(PROVIDED ENTRIES begins)

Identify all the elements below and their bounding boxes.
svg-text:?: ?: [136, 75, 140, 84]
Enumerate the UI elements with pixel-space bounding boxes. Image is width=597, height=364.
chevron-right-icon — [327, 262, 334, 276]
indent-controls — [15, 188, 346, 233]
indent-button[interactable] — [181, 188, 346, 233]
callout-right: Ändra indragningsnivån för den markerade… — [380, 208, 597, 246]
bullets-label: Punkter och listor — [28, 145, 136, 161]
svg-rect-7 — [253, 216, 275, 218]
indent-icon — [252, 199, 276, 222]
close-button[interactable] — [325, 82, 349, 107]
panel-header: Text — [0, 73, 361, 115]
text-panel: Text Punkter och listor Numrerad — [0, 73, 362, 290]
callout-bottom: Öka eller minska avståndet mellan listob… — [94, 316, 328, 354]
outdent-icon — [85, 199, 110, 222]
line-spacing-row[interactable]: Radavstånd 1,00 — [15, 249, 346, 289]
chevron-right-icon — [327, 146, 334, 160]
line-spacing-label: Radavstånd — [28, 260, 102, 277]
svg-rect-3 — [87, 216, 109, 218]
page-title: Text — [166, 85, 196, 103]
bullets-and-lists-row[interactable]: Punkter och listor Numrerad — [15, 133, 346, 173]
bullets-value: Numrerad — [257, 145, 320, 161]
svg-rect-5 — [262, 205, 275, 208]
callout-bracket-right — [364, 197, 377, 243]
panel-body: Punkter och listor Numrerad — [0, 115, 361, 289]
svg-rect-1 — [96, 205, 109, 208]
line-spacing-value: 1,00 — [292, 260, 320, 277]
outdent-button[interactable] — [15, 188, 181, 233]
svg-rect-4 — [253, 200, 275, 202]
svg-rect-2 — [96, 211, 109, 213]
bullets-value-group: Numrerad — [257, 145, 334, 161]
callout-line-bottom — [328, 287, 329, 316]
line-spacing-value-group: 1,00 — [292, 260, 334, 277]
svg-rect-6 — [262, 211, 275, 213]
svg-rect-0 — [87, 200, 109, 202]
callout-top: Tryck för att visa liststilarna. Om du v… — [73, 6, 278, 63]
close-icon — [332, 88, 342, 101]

(PROVIDED ENTRIES ends)
(PROVIDED ENTRIES begins)

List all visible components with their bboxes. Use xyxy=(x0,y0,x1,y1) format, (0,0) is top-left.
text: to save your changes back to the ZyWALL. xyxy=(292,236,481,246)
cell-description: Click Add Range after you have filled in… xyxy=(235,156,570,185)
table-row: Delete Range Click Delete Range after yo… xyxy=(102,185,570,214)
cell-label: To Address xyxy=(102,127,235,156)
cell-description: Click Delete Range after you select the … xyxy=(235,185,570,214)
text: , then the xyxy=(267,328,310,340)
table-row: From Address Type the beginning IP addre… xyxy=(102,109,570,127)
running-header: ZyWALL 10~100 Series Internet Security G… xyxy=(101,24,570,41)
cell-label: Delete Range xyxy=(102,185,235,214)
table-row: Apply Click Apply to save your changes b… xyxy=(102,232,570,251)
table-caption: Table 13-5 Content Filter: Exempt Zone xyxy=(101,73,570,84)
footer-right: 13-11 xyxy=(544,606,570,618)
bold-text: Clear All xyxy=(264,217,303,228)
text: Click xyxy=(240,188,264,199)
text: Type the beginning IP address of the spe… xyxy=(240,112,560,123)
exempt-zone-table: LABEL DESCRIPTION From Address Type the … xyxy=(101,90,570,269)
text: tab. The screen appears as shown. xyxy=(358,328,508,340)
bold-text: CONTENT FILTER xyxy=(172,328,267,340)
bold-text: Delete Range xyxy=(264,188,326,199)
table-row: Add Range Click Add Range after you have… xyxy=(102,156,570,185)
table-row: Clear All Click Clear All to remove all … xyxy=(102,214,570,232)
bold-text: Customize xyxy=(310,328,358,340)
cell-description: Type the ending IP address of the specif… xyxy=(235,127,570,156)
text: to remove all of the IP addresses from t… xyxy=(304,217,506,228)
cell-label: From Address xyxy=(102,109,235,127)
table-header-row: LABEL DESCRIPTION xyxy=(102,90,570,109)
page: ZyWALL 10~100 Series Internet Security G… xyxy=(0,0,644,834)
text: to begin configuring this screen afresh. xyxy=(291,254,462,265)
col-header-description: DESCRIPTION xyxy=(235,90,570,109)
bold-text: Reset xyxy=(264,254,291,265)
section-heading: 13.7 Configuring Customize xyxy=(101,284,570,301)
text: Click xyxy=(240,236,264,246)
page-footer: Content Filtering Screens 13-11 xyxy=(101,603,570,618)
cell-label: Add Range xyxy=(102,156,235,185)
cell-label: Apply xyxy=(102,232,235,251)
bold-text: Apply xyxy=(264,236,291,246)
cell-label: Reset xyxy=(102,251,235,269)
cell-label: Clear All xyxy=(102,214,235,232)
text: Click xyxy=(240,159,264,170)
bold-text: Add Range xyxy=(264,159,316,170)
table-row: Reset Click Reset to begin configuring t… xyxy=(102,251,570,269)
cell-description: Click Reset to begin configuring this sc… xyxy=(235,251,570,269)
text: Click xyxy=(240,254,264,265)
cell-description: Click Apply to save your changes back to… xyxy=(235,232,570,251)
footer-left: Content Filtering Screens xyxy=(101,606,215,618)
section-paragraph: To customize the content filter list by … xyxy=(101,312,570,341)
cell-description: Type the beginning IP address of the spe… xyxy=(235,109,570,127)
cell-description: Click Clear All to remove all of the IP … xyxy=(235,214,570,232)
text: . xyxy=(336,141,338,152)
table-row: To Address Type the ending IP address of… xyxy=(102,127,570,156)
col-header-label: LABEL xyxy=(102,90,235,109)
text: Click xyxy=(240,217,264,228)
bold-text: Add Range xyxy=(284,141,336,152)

(PROVIDED ENTRIES ends)
(PROVIDED ENTRIES begins)

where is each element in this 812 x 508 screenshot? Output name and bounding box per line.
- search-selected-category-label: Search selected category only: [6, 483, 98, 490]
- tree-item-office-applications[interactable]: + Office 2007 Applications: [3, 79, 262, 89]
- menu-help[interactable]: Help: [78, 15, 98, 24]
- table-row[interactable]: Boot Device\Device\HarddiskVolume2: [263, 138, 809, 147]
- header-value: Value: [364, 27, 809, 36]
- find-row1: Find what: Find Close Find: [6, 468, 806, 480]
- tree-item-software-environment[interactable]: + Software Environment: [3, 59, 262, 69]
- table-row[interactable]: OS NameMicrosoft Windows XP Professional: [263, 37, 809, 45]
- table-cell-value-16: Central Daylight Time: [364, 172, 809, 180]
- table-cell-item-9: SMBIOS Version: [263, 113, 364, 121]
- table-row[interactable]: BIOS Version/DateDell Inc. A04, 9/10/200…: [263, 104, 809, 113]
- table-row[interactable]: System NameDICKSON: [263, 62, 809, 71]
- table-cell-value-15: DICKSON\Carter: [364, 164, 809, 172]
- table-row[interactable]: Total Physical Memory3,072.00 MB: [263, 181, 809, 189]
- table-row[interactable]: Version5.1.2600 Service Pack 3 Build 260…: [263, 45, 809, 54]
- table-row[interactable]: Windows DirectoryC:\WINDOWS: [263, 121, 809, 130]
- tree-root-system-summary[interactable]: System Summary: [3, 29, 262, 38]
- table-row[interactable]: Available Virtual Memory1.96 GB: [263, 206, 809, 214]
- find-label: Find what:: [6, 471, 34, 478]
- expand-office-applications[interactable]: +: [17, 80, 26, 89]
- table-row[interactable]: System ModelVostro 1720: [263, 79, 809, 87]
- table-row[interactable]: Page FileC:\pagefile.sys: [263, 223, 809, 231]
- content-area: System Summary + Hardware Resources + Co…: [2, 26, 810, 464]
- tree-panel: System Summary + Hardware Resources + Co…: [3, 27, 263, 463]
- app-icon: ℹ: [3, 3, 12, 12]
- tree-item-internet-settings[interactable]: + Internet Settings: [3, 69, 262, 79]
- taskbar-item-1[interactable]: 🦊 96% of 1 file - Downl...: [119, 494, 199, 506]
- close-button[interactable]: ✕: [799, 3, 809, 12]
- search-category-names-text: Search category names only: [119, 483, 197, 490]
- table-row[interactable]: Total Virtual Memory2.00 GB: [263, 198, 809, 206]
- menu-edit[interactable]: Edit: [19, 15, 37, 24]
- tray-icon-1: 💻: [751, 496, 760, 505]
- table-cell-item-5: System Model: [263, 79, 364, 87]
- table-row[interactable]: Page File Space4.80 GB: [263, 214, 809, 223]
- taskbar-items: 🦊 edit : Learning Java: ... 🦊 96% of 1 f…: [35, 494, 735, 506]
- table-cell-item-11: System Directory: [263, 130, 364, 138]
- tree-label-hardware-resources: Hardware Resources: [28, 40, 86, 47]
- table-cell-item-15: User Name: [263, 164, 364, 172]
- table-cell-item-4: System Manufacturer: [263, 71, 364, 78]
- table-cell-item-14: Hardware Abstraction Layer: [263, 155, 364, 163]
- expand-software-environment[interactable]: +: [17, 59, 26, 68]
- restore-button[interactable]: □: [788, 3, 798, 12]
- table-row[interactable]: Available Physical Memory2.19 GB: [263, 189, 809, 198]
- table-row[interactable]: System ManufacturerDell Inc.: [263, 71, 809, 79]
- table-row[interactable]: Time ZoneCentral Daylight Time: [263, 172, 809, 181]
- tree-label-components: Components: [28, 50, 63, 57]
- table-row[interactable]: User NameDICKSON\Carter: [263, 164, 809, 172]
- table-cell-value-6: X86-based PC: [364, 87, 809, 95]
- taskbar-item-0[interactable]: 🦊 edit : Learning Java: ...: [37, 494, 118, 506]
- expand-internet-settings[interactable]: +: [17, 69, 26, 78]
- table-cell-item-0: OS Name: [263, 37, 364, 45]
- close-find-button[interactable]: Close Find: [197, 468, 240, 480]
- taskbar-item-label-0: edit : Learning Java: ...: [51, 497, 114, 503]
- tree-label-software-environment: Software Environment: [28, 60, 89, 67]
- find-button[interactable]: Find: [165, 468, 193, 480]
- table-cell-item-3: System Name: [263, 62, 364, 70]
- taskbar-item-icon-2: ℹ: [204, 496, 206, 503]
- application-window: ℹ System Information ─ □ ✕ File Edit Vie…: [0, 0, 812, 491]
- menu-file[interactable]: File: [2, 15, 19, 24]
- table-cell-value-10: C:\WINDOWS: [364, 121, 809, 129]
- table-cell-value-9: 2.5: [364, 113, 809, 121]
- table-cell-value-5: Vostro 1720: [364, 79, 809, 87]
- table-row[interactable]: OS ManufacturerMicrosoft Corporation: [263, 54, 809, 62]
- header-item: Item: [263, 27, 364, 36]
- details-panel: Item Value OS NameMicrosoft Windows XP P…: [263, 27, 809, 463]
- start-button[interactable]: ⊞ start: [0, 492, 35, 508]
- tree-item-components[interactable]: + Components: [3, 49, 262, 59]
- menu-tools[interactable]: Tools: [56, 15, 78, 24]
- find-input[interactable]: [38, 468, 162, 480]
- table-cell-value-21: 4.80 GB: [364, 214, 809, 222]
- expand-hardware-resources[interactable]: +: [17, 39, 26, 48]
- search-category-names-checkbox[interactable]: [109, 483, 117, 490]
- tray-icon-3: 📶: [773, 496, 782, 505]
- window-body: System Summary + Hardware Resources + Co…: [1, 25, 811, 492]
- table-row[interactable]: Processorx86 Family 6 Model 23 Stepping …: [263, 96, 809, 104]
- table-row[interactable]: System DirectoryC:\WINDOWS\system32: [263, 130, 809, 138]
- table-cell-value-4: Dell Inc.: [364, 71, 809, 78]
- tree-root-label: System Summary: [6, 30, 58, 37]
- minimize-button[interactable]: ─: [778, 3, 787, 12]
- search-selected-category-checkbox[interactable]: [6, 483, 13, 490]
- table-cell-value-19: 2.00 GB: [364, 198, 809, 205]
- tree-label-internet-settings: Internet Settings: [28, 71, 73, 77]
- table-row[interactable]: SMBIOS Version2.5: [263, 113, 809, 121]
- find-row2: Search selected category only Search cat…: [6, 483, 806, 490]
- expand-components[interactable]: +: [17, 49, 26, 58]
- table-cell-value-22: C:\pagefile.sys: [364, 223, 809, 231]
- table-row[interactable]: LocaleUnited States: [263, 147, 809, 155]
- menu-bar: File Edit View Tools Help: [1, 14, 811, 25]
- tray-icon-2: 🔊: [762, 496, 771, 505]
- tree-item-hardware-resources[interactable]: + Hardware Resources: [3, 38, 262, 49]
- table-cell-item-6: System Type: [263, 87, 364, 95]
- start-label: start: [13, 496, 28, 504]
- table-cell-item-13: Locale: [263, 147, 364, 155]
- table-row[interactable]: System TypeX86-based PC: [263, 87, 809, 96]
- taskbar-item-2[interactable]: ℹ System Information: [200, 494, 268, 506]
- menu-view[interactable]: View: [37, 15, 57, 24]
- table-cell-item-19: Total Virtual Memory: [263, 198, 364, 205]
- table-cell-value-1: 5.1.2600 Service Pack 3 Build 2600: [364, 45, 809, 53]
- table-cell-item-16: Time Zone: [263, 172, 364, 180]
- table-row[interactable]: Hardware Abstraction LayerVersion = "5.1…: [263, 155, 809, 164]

(PROVIDED ENTRIES ends)

GOAL OF THE EXERCISE: Once each line with "Numrerad" in the entries is counted, state the total and nothing else.

ANSWER SECTION: 5